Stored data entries
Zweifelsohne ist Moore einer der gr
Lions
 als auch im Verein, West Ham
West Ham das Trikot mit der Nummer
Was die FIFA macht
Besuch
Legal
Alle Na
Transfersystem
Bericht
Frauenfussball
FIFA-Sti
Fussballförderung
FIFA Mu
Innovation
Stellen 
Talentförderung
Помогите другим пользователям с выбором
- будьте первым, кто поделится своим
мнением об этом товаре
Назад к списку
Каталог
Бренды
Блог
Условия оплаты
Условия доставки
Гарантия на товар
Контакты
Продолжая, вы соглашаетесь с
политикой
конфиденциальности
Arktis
---
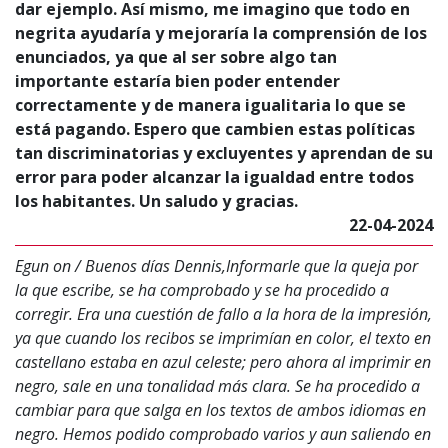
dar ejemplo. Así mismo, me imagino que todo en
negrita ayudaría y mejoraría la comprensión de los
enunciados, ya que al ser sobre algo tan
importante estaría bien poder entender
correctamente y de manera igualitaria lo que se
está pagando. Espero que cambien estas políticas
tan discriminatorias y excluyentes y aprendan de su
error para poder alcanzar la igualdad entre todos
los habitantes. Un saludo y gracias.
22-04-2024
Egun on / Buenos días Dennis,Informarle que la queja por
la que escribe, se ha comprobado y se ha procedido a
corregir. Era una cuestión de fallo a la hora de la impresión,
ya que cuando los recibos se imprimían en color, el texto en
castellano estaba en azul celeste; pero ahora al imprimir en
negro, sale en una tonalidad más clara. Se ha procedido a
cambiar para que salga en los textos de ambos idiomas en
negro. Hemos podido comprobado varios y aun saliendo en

EXERCISE -> Each line in the entries above, starting at the line with "negrita ayudaría y" and ending at the line with "Egun on / Buenos", is to be printed exactly, and only those lines.

EXERCISE OUTPUT ->
negrita ayudaría y mejoraría la comprensión de los
enunciados, ya que al ser sobre algo tan
importante estaría bien poder entender
correctamente y de manera igualitaria lo que se
está pagando. Espero que cambien estas políticas
tan discriminatorias y excluyentes y aprendan de su
error para poder alcanzar la igualdad entre todos
los habitantes. Un saludo y gracias.
22-04-2024
Egun on / Buenos días Dennis,Informarle que la queja por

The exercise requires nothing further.